O título de campeão inglês fugiu anteontem, mas Bernardo Silva despede-se do Manchester City com mais uma Taça de Inglaterra, que, como capitão, ergueu em Wembley já este mês, e como recordista de troféus no clube: 20.

E enquanto prepara a despedida final, ontem, aos canais do City, falou da relação com Pep Guardiola, explicando como, com 15 anos, e à distância, o seu treinador durante quase uma década já era uma inspiração.

É bem sabido que o percurso de Bernardo nas camadas jovens do Benfica ficou marcado por um período em que quase não jogava, por ser demasiado baixo. Como se os craques se medissem aos palmos. Por isso, ver aquele Barcelona de Xavi, Iniesta e Messi permitia-lhe continuar a sonhar.

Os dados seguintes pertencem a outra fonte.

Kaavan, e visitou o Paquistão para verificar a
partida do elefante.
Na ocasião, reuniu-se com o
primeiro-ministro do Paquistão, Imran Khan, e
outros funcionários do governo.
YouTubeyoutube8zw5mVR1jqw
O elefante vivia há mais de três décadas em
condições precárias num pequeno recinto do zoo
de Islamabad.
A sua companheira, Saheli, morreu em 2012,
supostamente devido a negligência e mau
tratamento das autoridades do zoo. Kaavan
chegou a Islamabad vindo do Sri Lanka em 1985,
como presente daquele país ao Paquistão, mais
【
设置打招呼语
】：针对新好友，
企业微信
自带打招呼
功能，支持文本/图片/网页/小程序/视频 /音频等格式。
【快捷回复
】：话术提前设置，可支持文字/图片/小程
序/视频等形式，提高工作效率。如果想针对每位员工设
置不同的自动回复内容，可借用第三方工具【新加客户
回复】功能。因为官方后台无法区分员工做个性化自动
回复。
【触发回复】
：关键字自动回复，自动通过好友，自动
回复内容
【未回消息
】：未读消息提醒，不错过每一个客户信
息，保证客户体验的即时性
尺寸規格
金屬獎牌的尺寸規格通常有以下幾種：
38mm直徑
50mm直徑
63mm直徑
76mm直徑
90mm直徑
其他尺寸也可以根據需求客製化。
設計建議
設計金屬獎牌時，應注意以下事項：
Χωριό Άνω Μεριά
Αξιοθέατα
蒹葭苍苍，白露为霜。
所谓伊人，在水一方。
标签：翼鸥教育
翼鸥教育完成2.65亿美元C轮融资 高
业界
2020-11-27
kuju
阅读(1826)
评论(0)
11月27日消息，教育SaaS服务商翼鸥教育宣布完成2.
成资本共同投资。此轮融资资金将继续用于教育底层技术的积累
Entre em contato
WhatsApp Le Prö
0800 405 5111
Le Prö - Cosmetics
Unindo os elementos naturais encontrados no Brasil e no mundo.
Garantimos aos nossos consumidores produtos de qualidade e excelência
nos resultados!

Ver a carreira de Bernardo — se alguém tiver dúvidas do impacto que teve no City, tão grande ou maior do que tiveram Aguero ou De Bruyne, só para citar dois nomes marcantes dos últimos 15 anos, aconselho a ouvirem a entrevista de Darren Fletcher a Noel Gallagher, líder dos Oasis, e a idolatria com que o músico fala do português —, ou a de João Moutinho, que acabou de renovar com o SC Braga, a menos de três meses de completar 40 anos, prova que o futebol não é só para gente grande e é o desporto mais democrático.